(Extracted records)
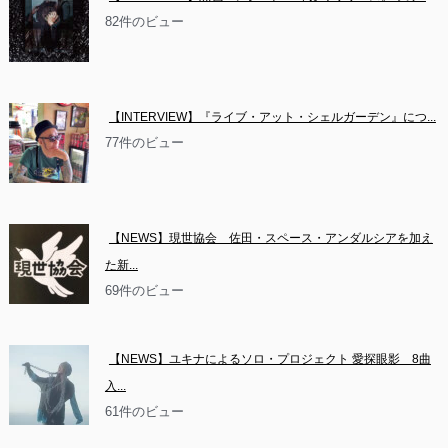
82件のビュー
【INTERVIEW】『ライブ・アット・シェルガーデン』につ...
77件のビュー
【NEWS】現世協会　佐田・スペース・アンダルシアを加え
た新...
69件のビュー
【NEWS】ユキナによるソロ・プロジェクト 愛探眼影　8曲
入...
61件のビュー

==

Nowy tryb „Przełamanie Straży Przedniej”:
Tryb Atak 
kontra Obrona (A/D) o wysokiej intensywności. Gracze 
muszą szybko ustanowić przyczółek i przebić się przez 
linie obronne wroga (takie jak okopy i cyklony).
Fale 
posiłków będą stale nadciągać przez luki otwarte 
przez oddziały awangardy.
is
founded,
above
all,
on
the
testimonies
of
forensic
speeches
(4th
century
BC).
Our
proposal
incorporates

### Work task
Go line by line through the records above and copy each one containing "NEWS".

### Solution for this task
【NEWS】現世協会　佐田・スペース・アンダルシアを加え
【NEWS】ユキナによるソロ・プロジェクト 愛探眼影　8曲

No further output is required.